Let’s start with a dry wheat kernel. Being a seed, it is simply a storage container and life support system for the tiny wheat embryo that lives in its heart. It’s sole purpose is to grow into a wheat plant and make more wheat kernels. When this kernel is eaten in it’s dormant form, only about 30% of it is digestible. The rest of those nutrients are locked away, waiting to feed the growing embryo.
Something amazing happens when you add water and warmth to that little kernel. The embryo awakens and all those locked away nutrients become available to feed and nurture it. After 6 days or so, about 80% of those nutrients are now available.
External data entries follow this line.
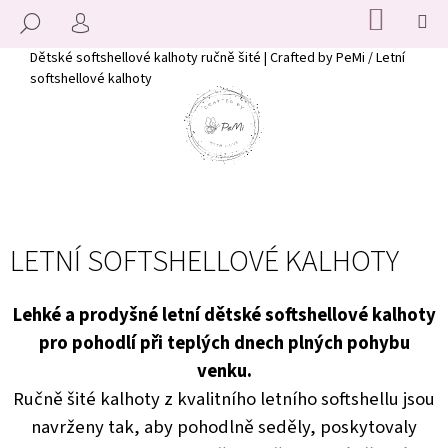
K
Přejít
NÁKUP
M
HLEDAT
KOŠÍK
na
O
PŘIHLÁŠENÍ
ZPĚT
ZPĚT
obsah
Š
Domů
Dětské softshellové kalhoty ručně šité | Crafted by PeMi
/
Letní
softshellové kalhoty
Í
C
K
O
P
O
T
Ř
LETNÍ SOFTSHELLOVÉ KALHOTY
E
B
U
Lehké a prodyšné letní dětské softshellové kalhoty
J
pro pohodlí při teplých dnech plných pohybu
E
venku.
T
Ručně šité kalhoty z kvalitního letního softshellu jsou
E
navrženy tak, aby pohodlně seděly, poskytovaly
N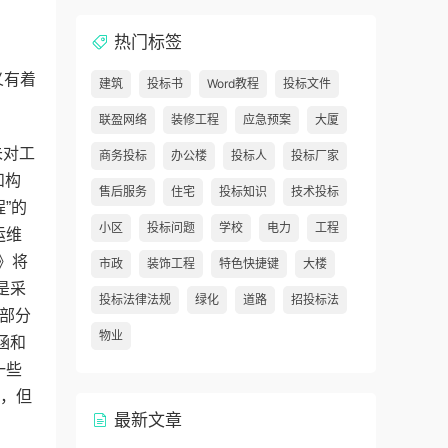
热门标签
义有着
建筑
投标书
Word教程
投标文件
联盈网络
装修工程
应急预案
大厦
未对工
商务投标
办公楼
投标人
投标厂家
和构
售后服务
住宅
投标知识
技术投标
”的
小区
投标问题
学校
电力
工程
运维
》将
市政
装饰工程
特色快捷键
大楼
是采
投标法律法规
绿化
道路
招投标法
一部分
物业
涵和
一些
”，但
最新文章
Basically, by growing your dry grain into Fodder, you make maximum use of what you already have.
Generally Fodder will weigh about 6 times more than the grain used to grow it. It is important to realize that this gain in weight is nearly all water. The weight of the finished Fodder really doesn’t matter at all. What matters is the weight of the seed you use in the first place. You are not adding anything to the seed you put in there. Everything you are feeding in your Fodder was already in that grain, you just made it available. The 1 pound of grain to 6 pounds of Fodder is just a handy rule of thumb to figure out how much you should be feeding each animal. For example, if you use 2 1/2 pounds of grain, you can figure 15 pounds of Fodder when you decide how much that of tray should feed, whether it weighs 15 pounds or not.